What is happening around Borangutan? Things have been pretty slow around here over the last few months, and chances are, you haven’t noticed (except for maybe a few of you). A little inactivity has revealed some things about this music blog. Some of these might elicit a “duh,” while others are perhaps not so obvious. They are in no particular order:
- If a site is SEO’d well and in the good graces of the search engines that be, search traffic is static regardless of whether you publish or not (at least in a short-term / 3-month period).
- Referral traffic drops when no publishing occurs.
- Referral traffic rises exponentially when publishing does occur.
- Direct traffic comprises only a small fraction of overall traffic.
- Search traffic comprises the lion’s share of traffic (except during publishing days).
- People really like to see news and blog updates via Twitter and Facebook, and if they don’t see them there, then they tend to never visit.
None of this comes as too much of a surprise to me. With special emphasis on point 6, everyone (loosely) is using social media and social networks these days, and frankly, no one has time to follow a website anymore, let alone 50! Instead people expect that if you want their attention you had better go to them with what you got, because they’re not coming to you. From my perspective, it’s nothing to kick and scream about, it just is.
For all you time stressed bloggers out there, there is one profoundly positive aspect to all of this. If you, like me, receive your highest value readers from social networks, then chances are you needn’t feel so stressed about the lack of time you sometimes invest in your blog. Search traffic is transient, but once kind folks on social networks decide to give you the time of day, they’re willing to do it often… provided you let them know, and so long as your blogging is passingly decent (I’m proof that not all audiences have super high standards!). They’ll come twenty times a month for twenty articles, or they’ll come once a month for one article, and if you feel as if you’re slacking, they’ll probably cut you some slack.
That, or in all likelihood, they just won’t notice.
In my unique position, however, there is a particular kind of person who may not cut me some slack who almost certainly notices when I’m inactive. These are the local artists who are generous enough to send me their music and materials. The generosity is not in the giving so much as it is in the inclusion. These people think well enough of me to send a package that likewise is sent to people who move and shake far more things in this local scene than I do. On occasion I feel that I fail these artists, becoming too caught up trying make ends meet, and having no time to share their work with others.
What I resort to is that old adage “better late than never.” I actually believe in this statement quite strongly and apply it to the work of others (contextually, of course) as well as to my own. In the case of Borangutan “better late than never” takes on more potency since A) most people in the Twin Cities really don’t much of anything about the local music scene, and B) there are few who actually do who can keep up with it all anyway.

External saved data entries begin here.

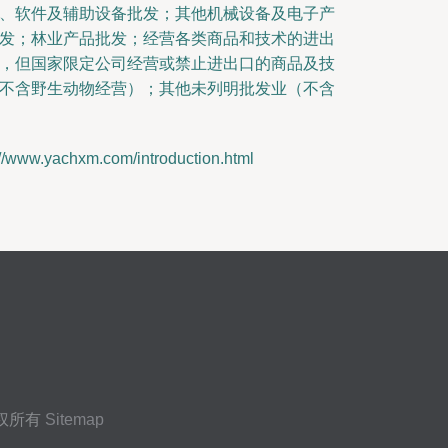
、软件及辅助设备批发；其他机械设备及电子产
发；林业产品批发；经营各类商品和技术的进出
，但国家限定公司经营或禁止进出口的商品及技
不含野生动物经营）；其他未列明批发业（不含
yachxm.com/introduction.html
权所有
Sitemap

The result? Music that is one month, three months, six months, or even two years old is still new to most people, and that being so, still well worth writing about. The irony is that to be effective as a music blogger writing isn’t even that necessary. Just post a picture, a video, or a song. Create a link for the artist and let people know you like the music. Then call it good. It’ll be short, sweet, and minus all the boorish and nonsensical embellishments of pop music journalism. (Hmm… well that was uncharacteristically anti-establishment sounding.)
By the way, did I mention Is/Is’ new EP This Happening is a good listen? Check this band out at Cause Spirits and Soundbar tonight!